In March 2020, most of the top ten regions in terms of import volume were in East China, North China, and South China, and less inflows in Northeast and Central China. From the perspective of single provinces and cities, the top three are Jiangsu Province, Tianjin City, and Zhejiang Province, with imports of 43,200 tons, 39,500 tons, and 22,800 tons, respectively. The three provinces and cities have the convenience of ports, bringing together many foreign-invested factories, Sino-foreign joint ventures, private lubricants companies and import traders. They are the main areas where base oil consumption is concentrated, so import resources have flowed in more.

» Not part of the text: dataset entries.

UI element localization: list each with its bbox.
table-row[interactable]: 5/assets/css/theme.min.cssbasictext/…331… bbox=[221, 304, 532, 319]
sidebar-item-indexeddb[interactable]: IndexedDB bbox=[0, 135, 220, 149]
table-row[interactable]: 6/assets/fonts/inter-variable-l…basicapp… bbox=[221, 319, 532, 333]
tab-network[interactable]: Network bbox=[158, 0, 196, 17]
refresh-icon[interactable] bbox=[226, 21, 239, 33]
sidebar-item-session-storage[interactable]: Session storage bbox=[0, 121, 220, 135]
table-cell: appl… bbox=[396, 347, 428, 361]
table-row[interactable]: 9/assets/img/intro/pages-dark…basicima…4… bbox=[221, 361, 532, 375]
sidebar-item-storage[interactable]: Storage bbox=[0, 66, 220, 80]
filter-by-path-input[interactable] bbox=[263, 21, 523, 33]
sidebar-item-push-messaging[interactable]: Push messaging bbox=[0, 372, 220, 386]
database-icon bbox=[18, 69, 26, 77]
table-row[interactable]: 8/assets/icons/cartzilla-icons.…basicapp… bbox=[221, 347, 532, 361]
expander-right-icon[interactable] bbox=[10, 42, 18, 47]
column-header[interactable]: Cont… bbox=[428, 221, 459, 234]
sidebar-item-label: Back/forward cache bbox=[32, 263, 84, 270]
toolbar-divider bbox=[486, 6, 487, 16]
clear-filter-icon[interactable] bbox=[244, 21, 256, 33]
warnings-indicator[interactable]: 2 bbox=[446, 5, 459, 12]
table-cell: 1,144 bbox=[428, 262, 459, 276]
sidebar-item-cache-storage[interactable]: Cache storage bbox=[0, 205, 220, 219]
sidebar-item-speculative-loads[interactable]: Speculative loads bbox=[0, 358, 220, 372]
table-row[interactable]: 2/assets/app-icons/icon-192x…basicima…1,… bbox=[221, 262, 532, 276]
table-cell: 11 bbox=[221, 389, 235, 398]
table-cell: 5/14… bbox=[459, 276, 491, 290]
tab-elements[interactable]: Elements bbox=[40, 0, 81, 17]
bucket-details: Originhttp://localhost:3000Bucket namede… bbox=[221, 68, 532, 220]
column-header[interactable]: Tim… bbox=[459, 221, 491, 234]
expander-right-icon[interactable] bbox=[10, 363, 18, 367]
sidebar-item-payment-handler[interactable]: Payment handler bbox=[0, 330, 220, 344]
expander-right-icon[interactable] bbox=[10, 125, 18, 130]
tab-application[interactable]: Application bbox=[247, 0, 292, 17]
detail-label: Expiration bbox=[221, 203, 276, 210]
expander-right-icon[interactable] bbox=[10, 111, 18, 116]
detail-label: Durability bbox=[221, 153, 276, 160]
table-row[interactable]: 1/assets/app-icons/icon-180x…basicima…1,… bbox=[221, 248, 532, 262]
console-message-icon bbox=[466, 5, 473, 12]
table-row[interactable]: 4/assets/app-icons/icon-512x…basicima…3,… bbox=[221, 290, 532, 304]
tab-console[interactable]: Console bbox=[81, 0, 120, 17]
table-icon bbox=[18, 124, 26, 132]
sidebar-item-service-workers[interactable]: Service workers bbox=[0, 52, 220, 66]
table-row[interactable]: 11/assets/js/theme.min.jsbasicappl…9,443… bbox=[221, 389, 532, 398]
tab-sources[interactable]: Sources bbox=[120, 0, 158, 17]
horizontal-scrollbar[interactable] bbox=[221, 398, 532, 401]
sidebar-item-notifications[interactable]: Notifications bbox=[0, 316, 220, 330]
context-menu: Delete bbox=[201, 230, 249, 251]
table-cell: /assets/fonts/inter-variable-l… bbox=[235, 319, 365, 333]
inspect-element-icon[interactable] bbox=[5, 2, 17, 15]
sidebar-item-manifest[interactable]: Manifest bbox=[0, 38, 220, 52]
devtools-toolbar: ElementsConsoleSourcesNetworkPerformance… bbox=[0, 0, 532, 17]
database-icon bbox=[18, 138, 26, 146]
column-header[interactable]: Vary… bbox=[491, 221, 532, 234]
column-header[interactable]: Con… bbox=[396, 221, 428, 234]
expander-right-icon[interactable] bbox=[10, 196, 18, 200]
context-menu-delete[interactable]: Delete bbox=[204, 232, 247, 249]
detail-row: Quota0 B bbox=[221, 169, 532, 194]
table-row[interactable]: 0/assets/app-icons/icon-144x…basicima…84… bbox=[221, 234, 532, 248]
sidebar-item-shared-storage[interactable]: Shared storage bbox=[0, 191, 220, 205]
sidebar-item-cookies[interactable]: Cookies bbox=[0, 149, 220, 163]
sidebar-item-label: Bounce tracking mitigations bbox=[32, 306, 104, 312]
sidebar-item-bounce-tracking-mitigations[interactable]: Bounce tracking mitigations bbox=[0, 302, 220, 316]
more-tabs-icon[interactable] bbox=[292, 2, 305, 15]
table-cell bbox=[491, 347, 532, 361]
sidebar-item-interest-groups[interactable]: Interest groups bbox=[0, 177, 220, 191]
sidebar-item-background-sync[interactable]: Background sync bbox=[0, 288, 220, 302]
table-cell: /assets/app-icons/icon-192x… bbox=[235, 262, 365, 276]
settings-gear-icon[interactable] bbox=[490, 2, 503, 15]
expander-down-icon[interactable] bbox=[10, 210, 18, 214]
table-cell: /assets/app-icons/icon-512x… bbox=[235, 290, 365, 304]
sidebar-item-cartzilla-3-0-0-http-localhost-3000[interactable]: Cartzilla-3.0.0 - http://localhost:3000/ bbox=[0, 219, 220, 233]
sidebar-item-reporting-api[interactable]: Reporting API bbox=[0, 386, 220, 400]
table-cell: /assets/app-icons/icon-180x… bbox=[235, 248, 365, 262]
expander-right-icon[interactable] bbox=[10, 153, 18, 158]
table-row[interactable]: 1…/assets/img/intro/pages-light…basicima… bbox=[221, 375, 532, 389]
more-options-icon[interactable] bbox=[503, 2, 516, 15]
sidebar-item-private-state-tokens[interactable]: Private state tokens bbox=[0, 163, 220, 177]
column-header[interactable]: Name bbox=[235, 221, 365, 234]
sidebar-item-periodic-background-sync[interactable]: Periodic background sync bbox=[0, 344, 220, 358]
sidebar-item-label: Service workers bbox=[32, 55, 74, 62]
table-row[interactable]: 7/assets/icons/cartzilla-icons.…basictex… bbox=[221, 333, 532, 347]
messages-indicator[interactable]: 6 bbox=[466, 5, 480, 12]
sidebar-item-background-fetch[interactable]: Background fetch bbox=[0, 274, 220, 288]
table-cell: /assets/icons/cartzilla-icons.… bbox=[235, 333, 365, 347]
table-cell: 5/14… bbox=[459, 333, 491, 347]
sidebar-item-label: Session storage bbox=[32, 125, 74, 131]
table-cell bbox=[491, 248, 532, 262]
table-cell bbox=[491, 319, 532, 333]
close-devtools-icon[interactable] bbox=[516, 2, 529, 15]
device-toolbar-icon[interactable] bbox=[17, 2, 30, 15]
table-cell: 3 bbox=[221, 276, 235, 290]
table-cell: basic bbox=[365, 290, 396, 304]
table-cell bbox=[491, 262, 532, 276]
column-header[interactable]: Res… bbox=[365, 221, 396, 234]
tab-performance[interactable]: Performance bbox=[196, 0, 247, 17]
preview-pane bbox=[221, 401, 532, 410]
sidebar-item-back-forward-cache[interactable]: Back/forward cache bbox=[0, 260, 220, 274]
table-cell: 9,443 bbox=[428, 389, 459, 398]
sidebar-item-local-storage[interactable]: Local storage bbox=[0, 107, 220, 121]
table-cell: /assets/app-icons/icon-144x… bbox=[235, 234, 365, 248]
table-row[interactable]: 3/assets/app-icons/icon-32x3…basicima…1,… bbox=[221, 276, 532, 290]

In April, the base oil was only affected by the push of crude oil and the demand for high-viscosity oil in the middle of the year. The price pushed up, and the low-viscosity oil went up. However, the WTI May crude oil futures price on April 20 fell to a negative value, and then the price Low-level operation suppresses the confidence of the operators in the industry. In the second half of the year, base oil prices started to fall, market shipments slowed down, and import prices continued to fall. Especially, the import prices of Thailand 150BS and Formosa Plastics 150N continued to decline, and the end of April was significantly higher than the end of March. It fell by 500-700 yuan/ton. It is difficult to see obvious improvement in downstream demand, and the supply of domestic resources is ample. It is expected that the import volume of base oil will decline in April.